Best iPhone privacy measures: Passcodes
First up: we always recommend that readers should set a passcode for their iPhones. This simple measure can be surprisingly effective at stopping people from getting at your data, as the FBI discovered recently.
How to improve your iPhone privacy: As simple as an iPhone's passcode can be - we'd recommend a custom alphanumeric code, not four digits, but even the latter is a deterrent to casual identity theft - it takes a lot of work to crack one. This is particularly the case because iOS builds in delays after you get the passcode wrong: each computation is deliberately designed to take longer than it needs to, at 80 milliseconds, and if you get it wrong six times in a row the iPhone is locked for a minute; further incorrect guesses result in longer delays. The latter measure in particular prevents hackers from using brute force to machine-guess hundreds of codes in quick succession.

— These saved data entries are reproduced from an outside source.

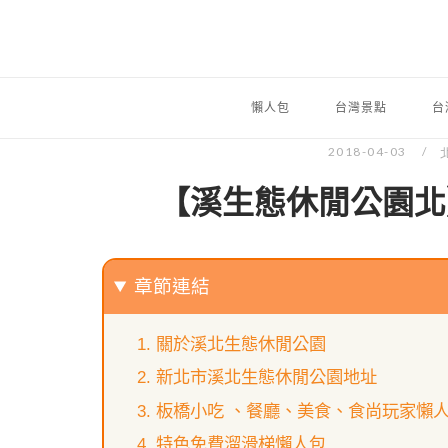
懶人包
台灣景點
台
2018-04-03
【溪生態休閒公園北
章節連結
關於溪北生態休閒公園
新北市溪北生態休閒公園地址
板橋小吃 、餐廳、美食、食尚玩家懶
特色免費溜滑梯懶人包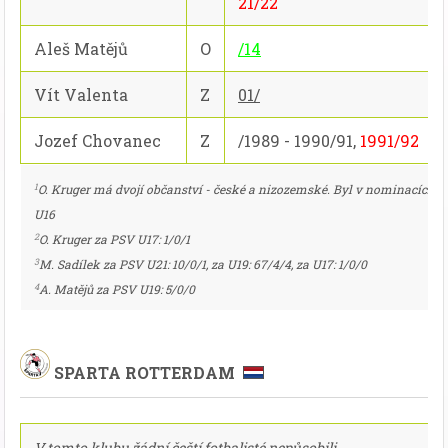
21/22
Aleš Matějů
O
/14
Vít Valenta
Z
01/
Jozef Chovanec
Z
/1989 - 1990/91,
1991/92
1
O. Kruger má dvojí občanství - české a nizozemské. Byl v nominacích č
U16
2
O. Kruger za PSV U17: 1/0/1
3
M. Sadílek za PSV U21: 10/0/1, za U19: 67/4/4, za U17: 1/0/0
4
A. Matějů za PSV U19: 5/0/0
SPARTA ROTTERDAM
V tomto klubu žádní čeští fotbalisté nepůsobili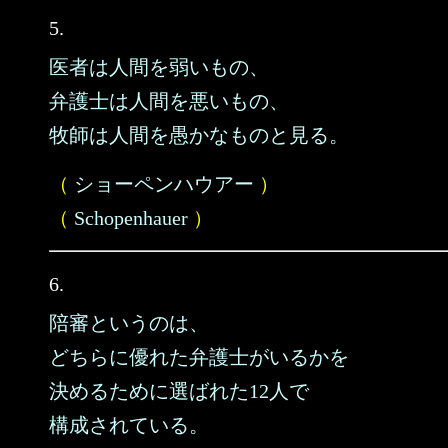
5.
医者は人間を弱いもの、
弁護士は人間を悪いもの、
牧師は人間を愚かなものと見る。
（
ショーペンハウアー
）
（
Schopenhauer
）
6.
陪審というのは、
どちらに優れた弁護士がいるかを
決めるために選ばれた12人で
構成されている。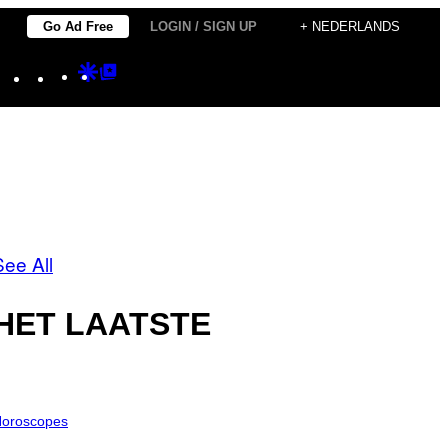
Go Ad Free
LOGIN / SIGN UP
+ NEDERLANDS
Instagram
TikTok
YouTube
Google
Google
Discover
Top
Posts
See All
HET LAATSTE
oroscopes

The six-wrong-attempts delay is always activated, but there's a second more drastic measure you can choose to activate if you are carrying highly sensitive or business-critical data. If you want, iOS will erase your data if someone (including you!) gets the passcode wrong 10 times in a row. Go to Settings > Touch ID & Passcode, enter your passcode and then scroll down to Erase Data. But only do this if you are willing to run the risk of accidentally erasing everything if you get drunk.